Die Rede ist von Clive Staples Lewis, der am 29. November 125 Jahre alt geworden wäre. Vor zehn Jahren, am 22. November 2013, Lewis 50. Todestag, wurde in der Westminster Abtei in London sein Gedenkstein enthüllt. Dort, wo sonst die gekrönten Häupter Englands inthronisiert werden, steht er seitdem im „poets‘ corner“, wie dieser Teil des Querschiffs auch genannt wird. In einer Reihe mit William Shakespeare (1564-1616), John Milton (1608-1674) und T.S. Elliot (1888-1965). Mehr geht nicht. Die Inschrift: „Ich glaube an Christus, so wie ich glaube, dass die Sonne aufgegangen ist, nicht nur, weil ich sie sehe, sondern weil ich durch sie alles andere sehen kann.“
Das Werk, das als sein dichtestes philosophisches Buch gilt, besteht aus nur rund 20.000 Worten. Und obwohl es vor 80 Jahren verfasst wurde, bietet es doch nicht weniger als den Schlüssel zum Verständnis nicht bloß unserer Zeit, sondern auch gleich einer Zukunft, die uns mit an Sicherheit grenzender Wahrscheinlichkeit droht. Zumindest dann, wenn wir so weitermachen wie bisher.

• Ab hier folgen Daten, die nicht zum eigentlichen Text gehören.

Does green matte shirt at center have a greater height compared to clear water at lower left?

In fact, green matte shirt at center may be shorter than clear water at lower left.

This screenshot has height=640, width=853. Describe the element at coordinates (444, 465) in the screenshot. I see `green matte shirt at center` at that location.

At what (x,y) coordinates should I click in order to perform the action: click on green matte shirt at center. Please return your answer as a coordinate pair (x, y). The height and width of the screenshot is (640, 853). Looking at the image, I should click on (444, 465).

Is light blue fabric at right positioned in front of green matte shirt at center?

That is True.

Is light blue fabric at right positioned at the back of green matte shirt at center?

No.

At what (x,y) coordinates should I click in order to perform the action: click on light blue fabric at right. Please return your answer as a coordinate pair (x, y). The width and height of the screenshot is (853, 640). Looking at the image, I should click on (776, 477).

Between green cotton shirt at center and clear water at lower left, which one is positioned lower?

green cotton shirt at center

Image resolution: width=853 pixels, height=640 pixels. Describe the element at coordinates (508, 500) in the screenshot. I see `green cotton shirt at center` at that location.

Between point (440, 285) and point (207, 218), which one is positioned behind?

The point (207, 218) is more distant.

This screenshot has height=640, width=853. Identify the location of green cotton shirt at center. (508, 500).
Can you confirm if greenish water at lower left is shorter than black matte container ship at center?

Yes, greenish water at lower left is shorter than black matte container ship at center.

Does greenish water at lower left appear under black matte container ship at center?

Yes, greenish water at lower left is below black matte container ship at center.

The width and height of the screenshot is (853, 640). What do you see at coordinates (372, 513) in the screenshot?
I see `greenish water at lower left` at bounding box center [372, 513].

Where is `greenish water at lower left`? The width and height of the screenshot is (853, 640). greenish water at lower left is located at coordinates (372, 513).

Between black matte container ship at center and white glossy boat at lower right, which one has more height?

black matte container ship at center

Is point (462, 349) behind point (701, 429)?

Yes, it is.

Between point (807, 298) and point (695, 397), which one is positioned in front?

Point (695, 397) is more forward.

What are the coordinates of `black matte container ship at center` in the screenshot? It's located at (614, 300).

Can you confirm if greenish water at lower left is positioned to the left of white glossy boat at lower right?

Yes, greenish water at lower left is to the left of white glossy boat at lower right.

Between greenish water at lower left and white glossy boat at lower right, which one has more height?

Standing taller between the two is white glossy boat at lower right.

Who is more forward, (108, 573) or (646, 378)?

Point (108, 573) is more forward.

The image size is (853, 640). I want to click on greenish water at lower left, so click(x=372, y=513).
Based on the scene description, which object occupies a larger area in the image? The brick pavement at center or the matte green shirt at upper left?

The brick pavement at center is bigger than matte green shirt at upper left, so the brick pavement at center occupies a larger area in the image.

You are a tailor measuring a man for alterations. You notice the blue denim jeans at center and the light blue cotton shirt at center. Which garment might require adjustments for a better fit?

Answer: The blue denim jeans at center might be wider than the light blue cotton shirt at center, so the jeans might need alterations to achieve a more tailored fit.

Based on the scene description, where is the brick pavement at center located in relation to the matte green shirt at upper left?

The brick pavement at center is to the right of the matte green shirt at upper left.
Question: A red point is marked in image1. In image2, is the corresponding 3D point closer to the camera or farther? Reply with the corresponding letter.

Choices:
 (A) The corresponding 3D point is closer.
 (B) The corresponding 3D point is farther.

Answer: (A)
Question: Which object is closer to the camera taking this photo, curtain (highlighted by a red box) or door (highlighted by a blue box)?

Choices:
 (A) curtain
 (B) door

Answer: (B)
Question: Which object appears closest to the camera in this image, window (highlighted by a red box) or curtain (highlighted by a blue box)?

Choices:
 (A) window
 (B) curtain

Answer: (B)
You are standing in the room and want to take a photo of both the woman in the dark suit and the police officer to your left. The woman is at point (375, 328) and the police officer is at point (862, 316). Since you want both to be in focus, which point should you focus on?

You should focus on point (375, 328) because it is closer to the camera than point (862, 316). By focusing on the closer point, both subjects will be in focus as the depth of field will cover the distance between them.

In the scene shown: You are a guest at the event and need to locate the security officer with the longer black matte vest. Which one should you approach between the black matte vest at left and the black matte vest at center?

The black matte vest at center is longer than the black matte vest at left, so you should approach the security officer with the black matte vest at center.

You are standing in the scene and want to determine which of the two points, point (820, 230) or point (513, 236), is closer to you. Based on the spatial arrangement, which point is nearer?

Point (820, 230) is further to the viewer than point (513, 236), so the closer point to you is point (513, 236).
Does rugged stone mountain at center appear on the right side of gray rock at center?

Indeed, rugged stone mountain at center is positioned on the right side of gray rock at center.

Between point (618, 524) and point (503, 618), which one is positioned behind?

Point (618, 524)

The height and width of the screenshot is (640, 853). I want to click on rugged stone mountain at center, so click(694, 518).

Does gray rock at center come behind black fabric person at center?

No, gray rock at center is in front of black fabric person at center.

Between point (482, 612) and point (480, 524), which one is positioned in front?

Seine drei Teile sind überschrieben mit „Der Mensch ohne Brust“, „Der Weg“ und „Die Abschaffung des Menschen“. In „The Abolition of Man“, lobt Robert Spaemann (1927-2018) in seinen „Philosophischen Essays“, habe Lewis „auf eine kürzere, nüchternere und weniger dialektische Weise all das gesagt, was die ,Dialektik der Aufklärung‘ zu sagen versucht“. Gemeint ist die 1944 erschienene Sammlung von Essays von Max Horkheimer (1895-1973) und Theodor W. Adorno (1903-1969), die als eines der grundlegenden und meistrezipierten Werke der Kritischen Theorie der „Frankfurter Schule“ gilt.
Ausgehend von einem Schulbuch, deren Verfasser Lewis nicht an den Pranger zu stellen wünscht, weshalb er es in der Folge als das „grüne Buch“ bezeichnet und die Autoren „Gaius und Titius“ tauft, übt er Kritik an deren Behauptung, Werturteile seien in Wahrheit gar keine Aussagen über die Wirklichkeit, sondern kündeten lediglich von den subjektiven Gefühlen derer, die sie fällten. Wer einen Wasserfall als „erhaben“ bezeichne, beschreibe nicht das Naturschauspiel, dem er beiwohne, sondern bloß die Emotionen, die dieses in ihm auslöse und die er in der Folge, so unmerklich wie vernunftwidrig, auf dieses projiziere. „Diese Verwechslung geschieht andauernd in unserem Sprachgebrauch. Wir scheinen sehr Wichtiges über etwas Bestimmtes auszusagen, und im Grunde äußern wir nur etwas über unsere eigenen Gefühle“, zitiert Lewis die Autoren und wittert hinter ihrer These einen zwar „abgedroschenen“, aber wirkmächtigen „Rationalismus“. Einen, der Generationen von Schülern verbilde und am Ende „Menschen ohne Brust“ generiere, d.h. ohne Herz und Mitte.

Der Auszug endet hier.